> WHAT THE TASK REQUIRES: Of all the entries below, only the lines from the one with "theater and television but isn’t well known" up to and including the one with "scenes between them are unseemly and a" are to be duplicated exactly.

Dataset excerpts
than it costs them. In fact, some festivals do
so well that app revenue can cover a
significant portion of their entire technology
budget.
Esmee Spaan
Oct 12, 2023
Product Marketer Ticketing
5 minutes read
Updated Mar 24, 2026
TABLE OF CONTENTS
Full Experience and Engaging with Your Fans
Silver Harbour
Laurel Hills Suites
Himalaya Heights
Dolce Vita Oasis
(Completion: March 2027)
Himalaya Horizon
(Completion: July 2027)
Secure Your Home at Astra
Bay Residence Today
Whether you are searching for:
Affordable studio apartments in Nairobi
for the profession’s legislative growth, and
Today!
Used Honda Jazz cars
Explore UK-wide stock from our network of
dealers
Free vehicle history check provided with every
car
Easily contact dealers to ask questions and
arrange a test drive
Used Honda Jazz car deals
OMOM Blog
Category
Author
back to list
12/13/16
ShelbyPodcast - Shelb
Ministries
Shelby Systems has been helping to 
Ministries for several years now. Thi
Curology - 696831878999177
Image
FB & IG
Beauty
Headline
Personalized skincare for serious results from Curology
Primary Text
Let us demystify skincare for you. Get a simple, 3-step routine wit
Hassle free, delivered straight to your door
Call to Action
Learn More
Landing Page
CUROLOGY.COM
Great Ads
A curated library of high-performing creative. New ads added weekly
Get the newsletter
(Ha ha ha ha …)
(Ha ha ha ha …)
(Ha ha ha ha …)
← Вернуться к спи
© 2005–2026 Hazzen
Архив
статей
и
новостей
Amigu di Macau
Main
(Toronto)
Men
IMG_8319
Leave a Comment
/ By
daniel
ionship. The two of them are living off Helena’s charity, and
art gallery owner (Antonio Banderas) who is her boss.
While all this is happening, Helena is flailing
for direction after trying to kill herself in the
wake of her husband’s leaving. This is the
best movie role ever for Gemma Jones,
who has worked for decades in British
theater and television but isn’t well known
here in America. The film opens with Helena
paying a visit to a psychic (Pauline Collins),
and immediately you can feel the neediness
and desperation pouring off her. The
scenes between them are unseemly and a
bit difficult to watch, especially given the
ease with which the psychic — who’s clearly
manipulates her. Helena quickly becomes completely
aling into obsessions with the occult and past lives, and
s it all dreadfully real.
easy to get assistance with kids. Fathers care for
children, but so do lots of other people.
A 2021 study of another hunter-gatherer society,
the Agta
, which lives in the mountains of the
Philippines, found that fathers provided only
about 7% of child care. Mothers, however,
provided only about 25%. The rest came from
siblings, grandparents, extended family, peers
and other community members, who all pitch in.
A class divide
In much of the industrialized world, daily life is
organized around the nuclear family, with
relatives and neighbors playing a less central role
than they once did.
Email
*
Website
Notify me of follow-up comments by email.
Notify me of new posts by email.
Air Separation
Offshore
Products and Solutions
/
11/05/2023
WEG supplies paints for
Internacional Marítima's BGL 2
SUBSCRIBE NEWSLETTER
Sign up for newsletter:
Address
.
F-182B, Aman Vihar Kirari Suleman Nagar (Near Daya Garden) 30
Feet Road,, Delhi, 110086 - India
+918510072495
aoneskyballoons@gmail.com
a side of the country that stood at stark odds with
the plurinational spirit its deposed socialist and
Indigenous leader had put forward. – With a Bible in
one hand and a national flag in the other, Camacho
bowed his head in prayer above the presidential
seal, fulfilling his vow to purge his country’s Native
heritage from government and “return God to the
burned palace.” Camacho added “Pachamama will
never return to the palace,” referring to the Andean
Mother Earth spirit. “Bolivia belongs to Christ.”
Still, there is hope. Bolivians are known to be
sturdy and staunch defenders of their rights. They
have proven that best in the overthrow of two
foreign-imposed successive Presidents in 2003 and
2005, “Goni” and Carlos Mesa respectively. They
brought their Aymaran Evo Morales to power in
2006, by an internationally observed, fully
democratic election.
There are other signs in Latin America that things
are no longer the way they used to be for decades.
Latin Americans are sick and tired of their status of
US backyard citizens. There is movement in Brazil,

==

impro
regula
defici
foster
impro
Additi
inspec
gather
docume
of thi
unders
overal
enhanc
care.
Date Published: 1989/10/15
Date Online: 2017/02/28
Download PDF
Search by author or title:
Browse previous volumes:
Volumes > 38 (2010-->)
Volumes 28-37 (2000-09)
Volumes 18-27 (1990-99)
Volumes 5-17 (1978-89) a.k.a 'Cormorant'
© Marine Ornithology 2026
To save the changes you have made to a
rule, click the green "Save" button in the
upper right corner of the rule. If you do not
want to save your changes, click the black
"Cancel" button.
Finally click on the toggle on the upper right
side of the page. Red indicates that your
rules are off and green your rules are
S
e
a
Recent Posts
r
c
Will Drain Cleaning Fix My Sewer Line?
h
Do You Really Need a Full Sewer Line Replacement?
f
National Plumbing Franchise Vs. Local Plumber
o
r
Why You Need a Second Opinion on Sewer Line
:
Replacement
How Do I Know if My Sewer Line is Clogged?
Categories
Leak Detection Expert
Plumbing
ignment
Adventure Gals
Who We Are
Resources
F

> RESPONSE AREA:
theater and television but isn’t well known
here in America. The film opens with Helena
paying a visit to a psychic (Pauline Collins),
and immediately you can feel the neediness
and desperation pouring off her. The
scenes between them are unseemly and a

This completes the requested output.